▶ _Material to process_
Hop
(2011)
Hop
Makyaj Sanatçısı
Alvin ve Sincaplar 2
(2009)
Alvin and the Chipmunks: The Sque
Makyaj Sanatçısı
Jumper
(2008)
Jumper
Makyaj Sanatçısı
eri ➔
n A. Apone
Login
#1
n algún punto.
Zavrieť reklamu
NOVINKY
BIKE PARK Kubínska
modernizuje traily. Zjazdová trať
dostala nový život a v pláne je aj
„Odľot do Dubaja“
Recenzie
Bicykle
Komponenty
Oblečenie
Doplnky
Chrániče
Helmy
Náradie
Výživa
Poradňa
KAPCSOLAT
...
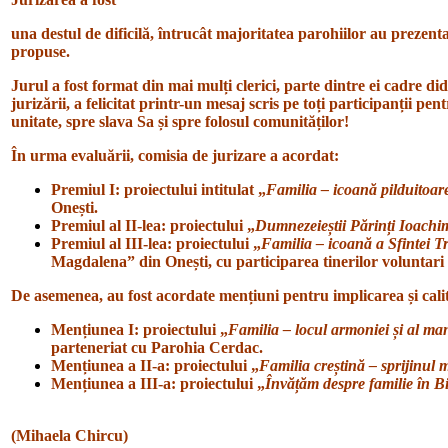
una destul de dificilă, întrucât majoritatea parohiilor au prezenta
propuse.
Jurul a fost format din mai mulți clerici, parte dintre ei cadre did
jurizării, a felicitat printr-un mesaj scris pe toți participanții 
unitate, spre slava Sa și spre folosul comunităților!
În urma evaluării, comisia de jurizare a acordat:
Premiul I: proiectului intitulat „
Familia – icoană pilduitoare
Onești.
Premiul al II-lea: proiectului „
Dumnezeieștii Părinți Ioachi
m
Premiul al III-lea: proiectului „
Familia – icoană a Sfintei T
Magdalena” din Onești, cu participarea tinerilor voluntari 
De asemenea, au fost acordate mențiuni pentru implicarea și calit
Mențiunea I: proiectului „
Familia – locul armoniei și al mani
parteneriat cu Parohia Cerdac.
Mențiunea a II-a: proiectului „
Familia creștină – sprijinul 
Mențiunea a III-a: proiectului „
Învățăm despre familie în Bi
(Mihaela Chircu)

▶ _Task to carry out_
Using the entries above, output exactly the lines between the line holding "În urma evaluării, comisia" and the line holding "(Mihaela Chircu)", end lines included, and nothing more.

▶ _Written response_
În urma evaluării, comisia de jurizare a acordat:
Premiul I: proiectului intitulat „
Familia – icoană pilduitoare
Onești.
Premiul al II-lea: proiectului „
Dumnezeieștii Părinți Ioachi
m
Premiul al III-lea: proiectului „
Familia – icoană a Sfintei T
Magdalena” din Onești, cu participarea tinerilor voluntari 
De asemenea, au fost acordate mențiuni pentru implicarea și calit
Mențiunea I: proiectului „
Familia – locul armoniei și al mani
parteneriat cu Parohia Cerdac.
Mențiunea a II-a: proiectului „
Familia creștină – sprijinul 
Mențiunea a III-a: proiectului „
Învățăm despre familie în Bi
(Mihaela Chircu)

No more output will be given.